A parallel study of Medicaid impacts on access to care in three states (California, Florida, and Texas) relative to privately insured children who later enroll in Medicaid found similar results to those found for CHIP, indicating that experiences were generally similar between the two groups (Appendix Table B.5). One exception is that children enrolled in Medicaid were less likely to have a preventive care visit than privately insured children; this difference was not observed in the analysis of CHIP enrollees. Similar to CHIP, Medicaid enrollment was associated with much higher levels of affordability compared to the comparison group of privately insured children. Nearly all (95 percent) of parents of children enrolled in Medicaid did not have trouble paying their child’s medical bills, whereas that share was only 70 percent among children in private coverage.

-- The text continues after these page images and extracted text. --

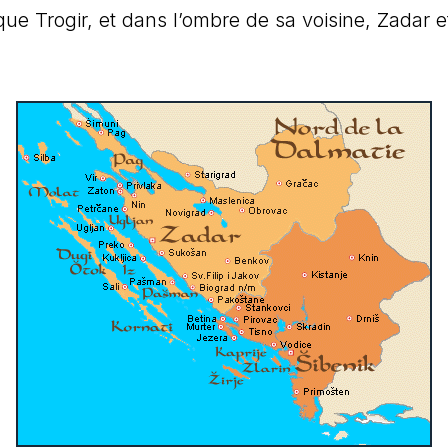
 que Trogir, et dans l’ombre de sa voisine, Zadar e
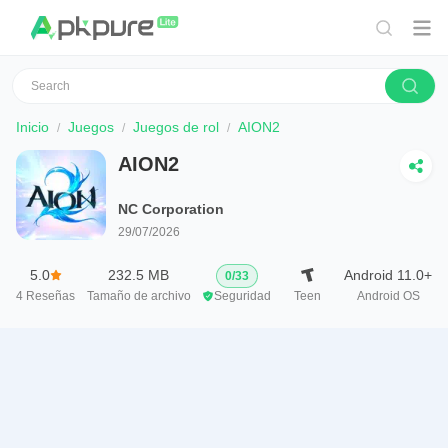
Inicio
Juegos
Juegos de rol
AION2
AION2
NC Corporation
29/07/2026
5.0
232.5 MB
Android 11.0+
0
/
33
4
Reseñas
Tamaño de archivo
Seguridad
Teen
Android OS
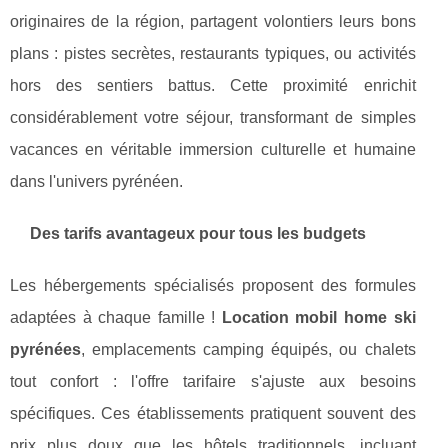
originaires de la région, partagent volontiers leurs bons
plans : pistes secrètes, restaurants typiques, ou activités
hors des sentiers battus. Cette proximité enrichit
considérablement votre séjour, transformant de simples
vacances en véritable immersion culturelle et humaine
dans l'univers pyrénéen.
Des tarifs avantageux pour tous les budgets
Les hébergements spécialisés proposent des formules
adaptées à chaque famille !
Location mobil home ski
pyrénées
, emplacements camping équipés, ou chalets
tout confort : l'offre tarifaire s'ajuste aux besoins
spécifiques. Ces établissements pratiquent souvent des
prix plus doux que les hôtels traditionnels, incluant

55 For further details on findings reported in this section of the chapter, see Clemans-Cope et al. (2013a) and Clemans-Cope et al. (2013b), contained in Harrington and Kenney et al. (2014).
56However, a priori, the expected effects of CHIP and Medicaid enrollment on visits to the ED and hospital stays are not clear.
57 For a comparison of benefits and cost sharing in Medicaid and private plans, see Baumrucker and Fernandez (2013).
58 The main CHIP findings reported are from models that combined all 10 states, but separate models estimated for each state produced generally similar patterns, as did separate models for different subgroups of enrollees.

59 As described above, these findings control for observed differences between the two groups.
60 Parents of CHIP enrollees are between 15 and 19 percentage points more likely to report having discussions with the child’s provider about how to avoid child injuries, the child’s eating and exercise habits, and the risks of secondary smoke, than parents of uninsured children.

61 As described above, these findings control for observed differences between the two groups.

62 The composite measure of insurance adequacy used in this analysis combines parental responses to questions about the following: whether the child’s health insurance offered benefits or covered services that met the child’s needs; adequacy of access to various providers through child's health insurance, and whether the parent was told by a provider that they do not accept child’s health coverage; and whether the parent reported having trouble paying child’s medical bills, if any were reported.